# [TASK MATERIAL]
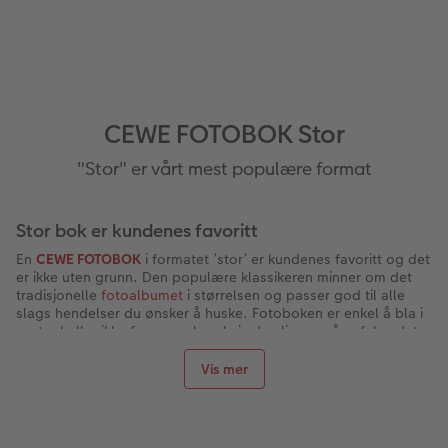
CEWE FOTOBOK Stor
"Stor" er vårt mest populære format
Stor bok er kundenes favoritt
En
CEWE FOTOBOK
i formatet ’stor’ er kundenes favoritt og det
er ikke uten grunn. Den populære klassikeren minner om det
tradisjonelle
fotoalbumet
i størrelsen og passer god til alle
slags hendelser du ønsker å huske. Fotoboken er enkel å bla i
og tar heller ikke for mye plass hvis den ligger på sofabordet.
Det er et veldig bra og brukbart format som de fleste velger
igjen og igjen.
Vis mer
Hvorfor skal du velge formatet ’stor’?
Du skal velge dette formatet hvis du liker størrelsen på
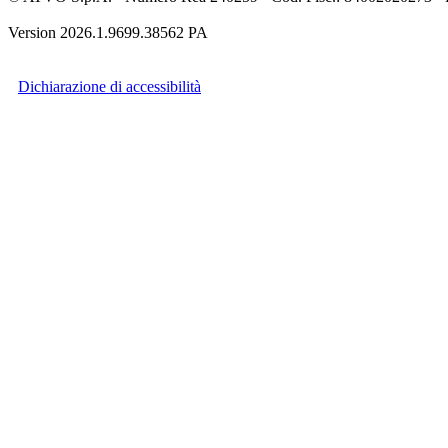
Version 2026.1.9699.38562 PA
Dichiarazione di accessibilità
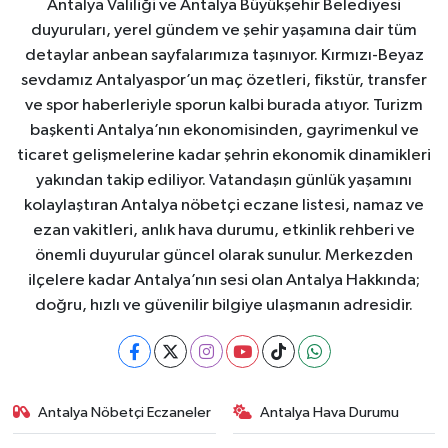
Antalya Valiliği ve Antalya Büyükşehir Belediyesi
duyuruları, yerel gündem ve şehir yaşamına dair tüm
detaylar anbean sayfalarımıza taşınıyor. Kırmızı-Beyaz
sevdamız Antalyaspor’un maç özetleri, fikstür, transfer
ve spor haberleriyle sporun kalbi burada atıyor. Turizm
başkenti Antalya’nın ekonomisinden, gayrimenkul ve
ticaret gelişmelerine kadar şehrin ekonomik dinamikleri
yakından takip ediliyor. Vatandaşın günlük yaşamını
kolaylaştıran Antalya nöbetçi eczane listesi, namaz ve
ezan vakitleri, anlık hava durumu, etkinlik rehberi ve
önemli duyurular güncel olarak sunulur. Merkezden
ilçelere kadar Antalya’nın sesi olan Antalya Hakkında;
doğru, hızlı ve güvenilir bilgiye ulaşmanın adresidir.
Antalya Nöbetçi Eczaneler
Antalya Hava Durumu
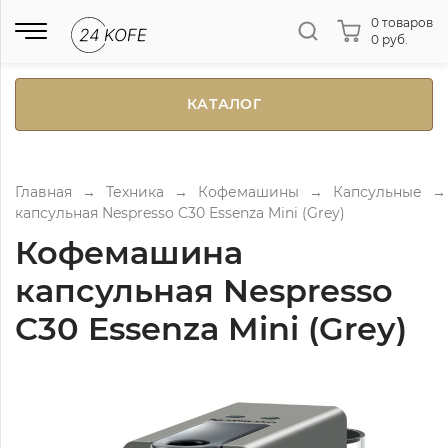
0 товаров
0 руб.
КАТАЛОГ
Главная
→
Техника
→
Кофемашины
→
Капсульные
→
капсульная Nespresso C30 Essenza Mini (Grey)
Кофемашина
капсульная Nespresso
C30 Essenza Mini (Grey)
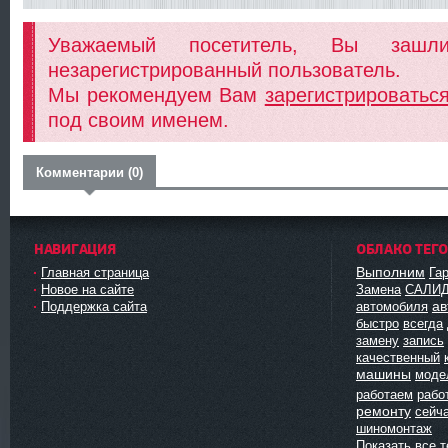
Уважаемый посетитель, Вы заш
незарегистрированный пользователь.
Мы рекомендуем Вам
зарегистрироватьс
под своим именем.
Комментарии (0)
НАВИГАЦИЯ
ОБЛАКО ТЕГ
Выполним
Главная страница
Га
Новое на сайте
Замена
САЛИ
ав
Поддержка сайта
автомобиля
быстро
всегда
замену
запись
качественный
машины
моде
работаем
рабо
ремонту
сейч
шиномонтаж
Показать все т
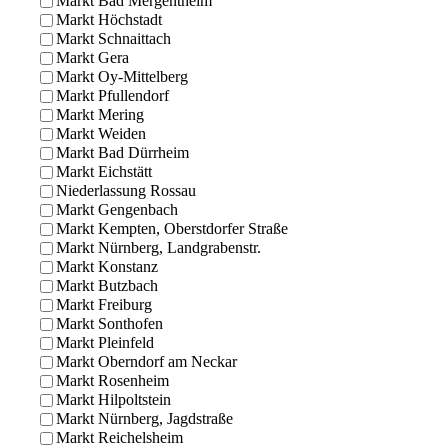
Markt Bad Mergentheim
Markt Höchstadt
Markt Schnaittach
Markt Gera
Markt Oy-Mittelberg
Markt Pfullendorf
Markt Mering
Markt Weiden
Markt Bad Dürrheim
Markt Eichstätt
Niederlassung Rossau
Markt Gengenbach
Markt Kempten, Oberstdorfer Straße
Markt Nürnberg, Landgrabenstr.
Markt Konstanz
Markt Butzbach
Markt Freiburg
Markt Sonthofen
Markt Pleinfeld
Markt Oberndorf am Neckar
Markt Rosenheim
Markt Hilpoltstein
Markt Nürnberg, Jagdstraße
Markt Reichelsheim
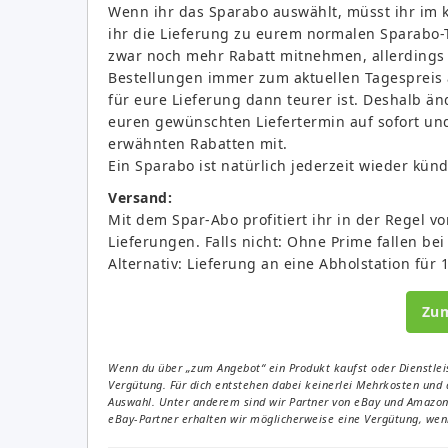
Wenn ihr das Sparabo auswählt, müsst ihr im
ihr die Lieferung zu eurem normalen Sparabo-T
zwar noch mehr Rabatt mitnehmen, allerdings 
Bestellungen immer zum aktuellen Tagespreis a
für eure Lieferung dann teurer ist. Deshalb än
euren gewünschten Liefertermin auf sofort un
erwähnten Rabatten mit.
Ein Sparabo ist natürlich jederzeit wieder kün
Versand:
Mit dem Spar-Abo profitiert ihr in der Regel 
Lieferungen. Falls nicht: Ohne Prime fallen bei
Alternativ: Lieferung an eine Abholstation für 
Zu
Wenn du über „zum Angebot“ ein Produkt kaufst oder Dienstleis
Vergütung. Für dich entstehen dabei keinerlei Mehrkosten und 
Auswahl. Unter anderem sind wir Partner von eBay und Amazon. 
eBay-Partner erhalten wir möglicherweise eine Vergütung, wenn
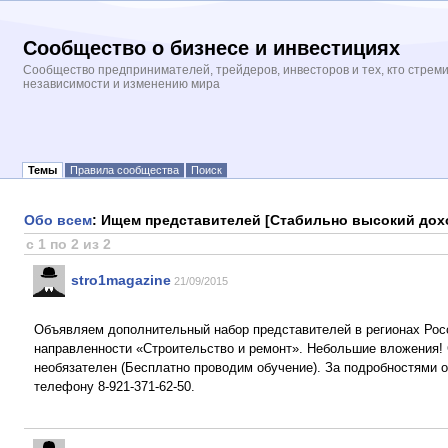
Сообщество о бизнесе и инвестициях
Сообщество предпринимателей, трейдеров, инвесторов и тех, кто стрем
независимости и изменению мира
Темы
Правила сообщества
Поиск
Обо всем
: Ищем представителей [Стабильно высокий дох
с 1 по 2 из 2
stro1magazine
21/09/2015
Объявляем дополнительный набор представителей в регионах Росс
направленности «Строительство и ремонт». Небольшие вложения! 
необязателен (Бесплатно проводим обучение). За подробностями 
телефону 8-921-371-62-50.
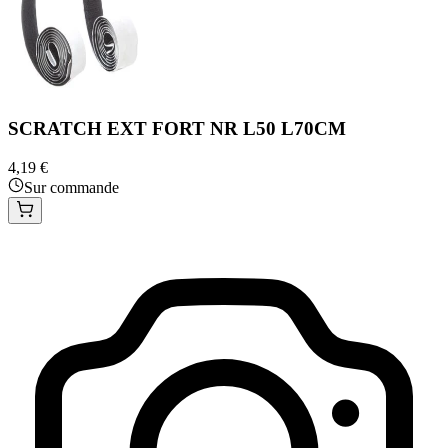
SCRATCH EXT FORT NR L50 L70CM
4,19 €
Sur commande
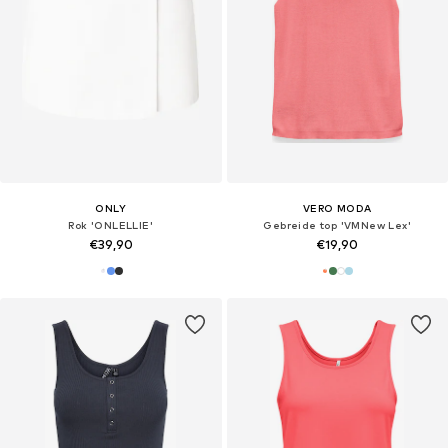
ONLY
VERO MODA
Rok 'ONLELLIE'
Gebreide top 'VMNew Lex'
€39,90
€19,90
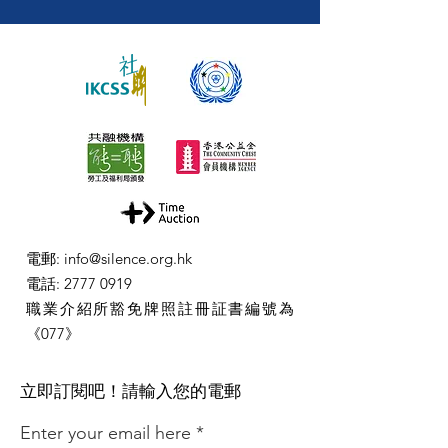
電郵
:
info@silence.org.hk
電話
:
2777 0919
職業介紹所豁免牌照註冊証書編號為
《077》
​立即訂閱吧！請輸入您的電郵
Enter your email here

# [TASK DETAILS]
From the line with "Markt Kempten, Oberstdorfer Straße" through the final line of the records above, return each line exactly and nothing else. Pictures are to be skipped.

# [RESULT OF THIS TASK]
Markt Kempten, Oberstdorfer Straße
Markt Nürnberg, Landgrabenstr.
Markt Konstanz
Markt Butzbach
Markt Freiburg
Markt Sonthofen
Markt Pleinfeld
Markt Oberndorf am Neckar
Markt Rosenheim
Markt Hilpoltstein
Markt Nürnberg, Jagdstraße
Markt Reichelsheim
Wenn ihr das Sparabo auswählt, müsst ihr im
ihr die Lieferung zu eurem normalen Sparabo-T
zwar noch mehr Rabatt mitnehmen, allerdings 
Bestellungen immer zum aktuellen Tagespreis a
für eure Lieferung dann teurer ist. Deshalb än
euren gewünschten Liefertermin auf sofort un
erwähnten Rabatten mit.
Ein Sparabo ist natürlich jederzeit wieder kün
Versand:
Mit dem Spar-Abo profitiert ihr in der Regel 
Lieferungen. Falls nicht: Ohne Prime fallen bei
Alternativ: Lieferung an eine Abholstation für 
Zu
Wenn du über „zum Angebot“ ein Produkt kaufst oder Dienstleis
Vergütung. Für dich entstehen dabei keinerlei Mehrkosten und 
Auswahl. Unter anderem sind wir Partner von eBay und Amazon. 
eBay-Partner erhalten wir möglicherweise eine Vergütung, wenn
Сообщество о бизнесе и инвестициях
Сообщество предпринимателей, трейдеров, инвесторов и тех, кто стрем
независимости и изменению мира
Темы
Правила сообщества
Поиск
Обо всем
: Ищем представителей [Стабильно высокий дох
с 1 по 2 из 2
stro1magazine
21/09/2015
Объявляем дополнительный набор представителей в регионах Росс
направленности «Строительство и ремонт». Небольшие вложения! 
необязателен (Бесплатно проводим обучение). За подробностями 
телефону 8-921-371-62-50.
SCRATCH EXT FORT NR L50 L70CM
4,19 €
Sur commande
ONLY
VERO MODA
Rok 'ONLELLIE'
Gebreide top 'VMNew Lex'
€39,90
€19,90
電郵
:
info@silence.org.hk
電話
:
2777 0919
職業介紹所豁免牌照註冊証書編號為
《077》
​立即訂閱吧！請輸入您的電郵
Enter your email here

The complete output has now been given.